Google Places to Rollout Repair Option for Merged Listings

Ethan Russell, a Product Manager on Google’s local search team, recently posted some comments on my post: Google Customer Service: Up Against the Algo. He noted that sometime this quarter, Google will be rolling out a service solution to the long standing problem of two listings merging. It doesn’t appear that mergings will cease but rather that, once reported, they will be fixed in a reasonable and predictable timeframe.

Good news for all. Here are his comments and replies to my subsequent email queries:

Ethan Russel: Merged listings are a very frustrating problem — one that we’re working hard to fix. The best thing to do is to click the Report a Problem link on the listing in Google Maps, and choose “Some photos, reviews, or details belong to a different place.” We’re aware that it can currently take quite a while for these problems to be resolved. It’s painful, and it’s one of our top priorities to make this process smoother and faster.

As for some of the advice discussed in this thread, nuking the business listing is at best a temporary fix. As Mike points out, unless the data has changed, the algorithms will eventually make the same decision. Also, providing reviews for your own business is against our policy, even if they have been copied from reviews posted by your customers. I’ll make sure that these points are clarified with our Tags reps.

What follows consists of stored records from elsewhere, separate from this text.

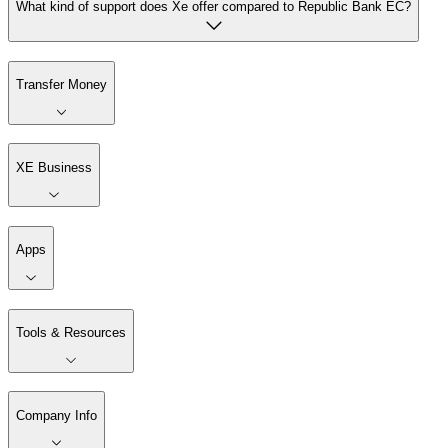
What kind of support does Xe offer compared to Republic Bank EC?
Transfer Money
XE Business
Apps
Tools & Resources
Company Info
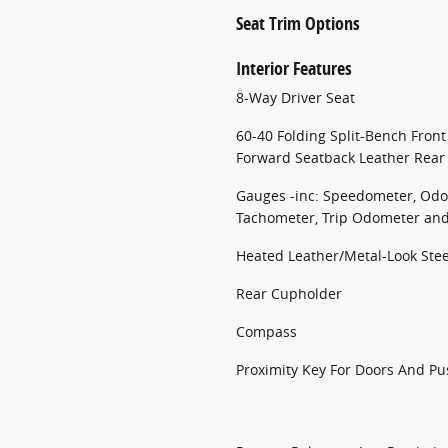
Seat Trim Options
Interior Features
8-Way Driver Seat
60-40 Folding Split-Bench Front
Forward Seatback Leather Rear
Gauges -inc: Speedometer, Odo
Tachometer, Trip Odometer an
Heated Leather/Metal-Look Ste
Rear Cupholder
Compass
Proximity Key For Doors And Pu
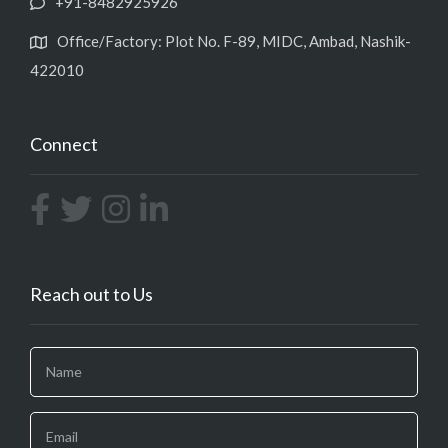
+91-8482925926
Office/Factory: Plot No. F-89, MIDC, Ambad, Nashik-
422010
Connect
Reach out to Us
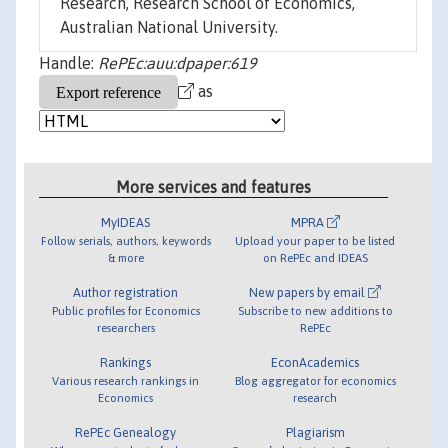
Research, Research School of Economics,
Australian National University.
Handle:
RePEc:auu:dpaper:619
as
More services and features
MyIDEAS
MPRA
Follow serials, authors, keywords
Upload your paper to be listed
& more
on RePEc and IDEAS
Author registration
New papers by email
Public profiles for Economics
Subscribe to new additions to
researchers
RePEc
Rankings
EconAcademics
Various research rankings in
Blog aggregator for economics
Economics
research
RePEc Genealogy
Plagiarism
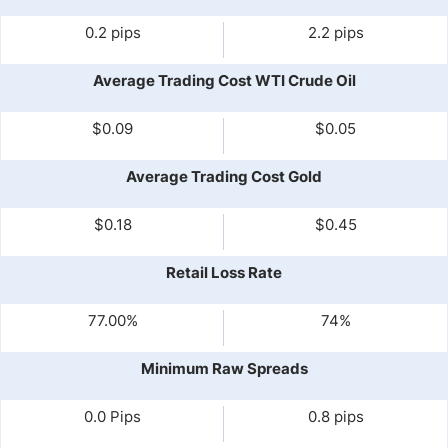
0.2 pips
2.2 pips
Average Trading Cost WTI Crude Oil
$0.09
$0.05
Average Trading Cost Gold
$0.18
$0.45
Retail Loss Rate
77.00%
74%
Minimum Raw Spreads
0.0 Pips
0.8 pips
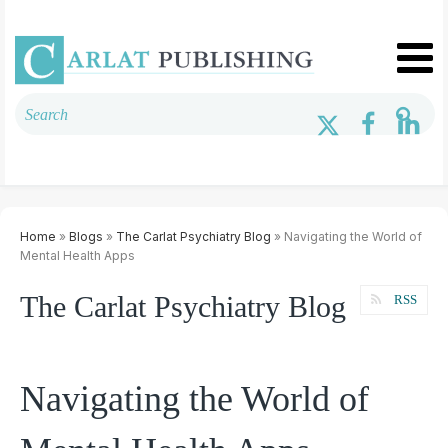
Home
»
Blogs
»
The Carlat Psychiatry Blog
» Navigating the World of
Mental Health Apps
The Carlat Psychiatry Blog
RSS
Navigating the World of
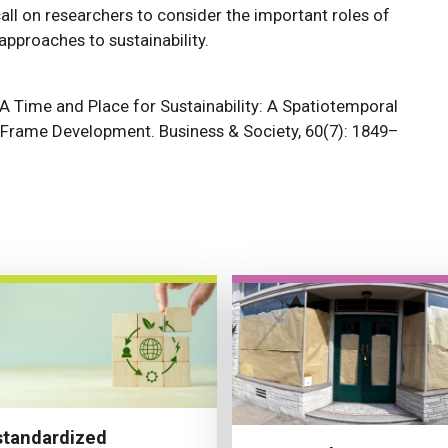
ll on researchers to consider the important roles of
approaches to sustainability.
1. A Time and Place for Sustainability: A Spatiotemporal
y Frame Development. Business & Society, 60(7): 1849–
tandardized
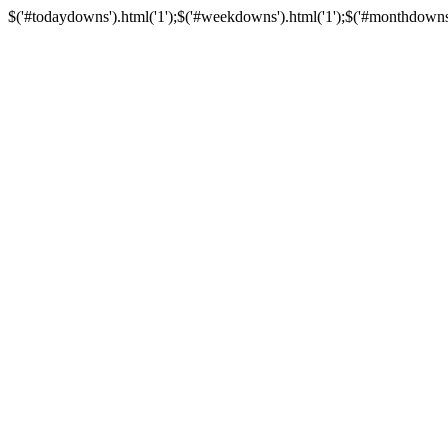
$('#todaydowns').html('1');$('#weekdowns').html('1');$('#monthdowns').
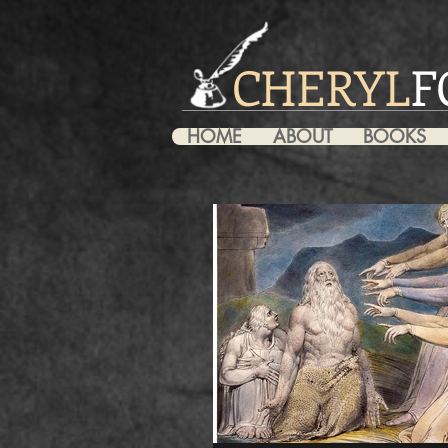
CHERYL
F
HOME
ABOUT
BOOKS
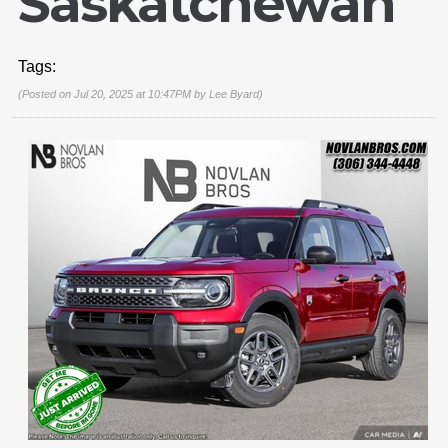
Saskatchewan
Tags:
(Posted on Jul 20, 2025 at 10:47PM by
Lee Byard
)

MB: You noted: We’re aware that it can currently take quite a while for these problems to be resolved. What is the timeframe someone can expect if they follow the procedure you outline?

Ethan Russel: After implementing improvements under development this quarter, we hope to be in the range of 21 days from time of report to time of correction.

MB: You say “under development” this quarter. Does that mean that if the stars are propitious it will be started this quarter or finished this quarter?

Ethan Russel: The work is already in progress, and we hope to finish this quarter.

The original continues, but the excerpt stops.